▶ [REQUIRED WORK]: Copy exactly the line that contains "банк не заинтересован" plus all remaining lines of the data, and leave out every line before it.

▶ [MATERIAL PROVIDED]:

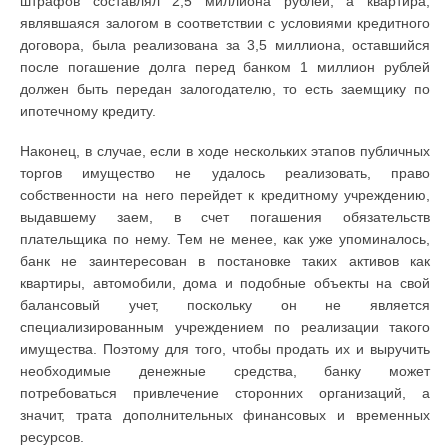
штрафов составлял 2,5 миллиона рублей, а квартира,
являвшаяся залогом в соответствии с условиями кредитного
договора, была реализована за 3,5 миллиона, оставшийся
после погашение долга перед банком 1 миллион рублей
должен быть передан залогодателю, то есть заемщику по
ипотечному кредиту.
Наконец, в случае, если в ходе нескольких этапов публичных
торгов имущество не удалось реализовать, право
собственности на него перейдет к кредитному учреждению,
выдавшему заем, в счет погашения обязательств
плательщика по нему. Тем не менее, как уже упоминалось,
банк не заинтересован в постановке таких активов как
квартиры, автомобили, дома и подобные объекты на свой
балансовый учет, поскольку он не является
специализированным учреждением по реализации такого
имущества. Поэтому для того, чтобы продать их и выручить
необходимые денежные средства, банку может
потребоваться привлечение сторонних организаций, а
значит, трата дополнительных финансовых и временных
ресурсов.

▶ [TASK ANSWER]:
банк не заинтересован в постановке таких активов как
квартиры, автомобили, дома и подобные объекты на свой
балансовый учет, поскольку он не является
специализированным учреждением по реализации такого
имущества. Поэтому для того, чтобы продать их и выручить
необходимые денежные средства, банку может
потребоваться привлечение сторонних организаций, а
значит, трата дополнительных финансовых и временных
ресурсов.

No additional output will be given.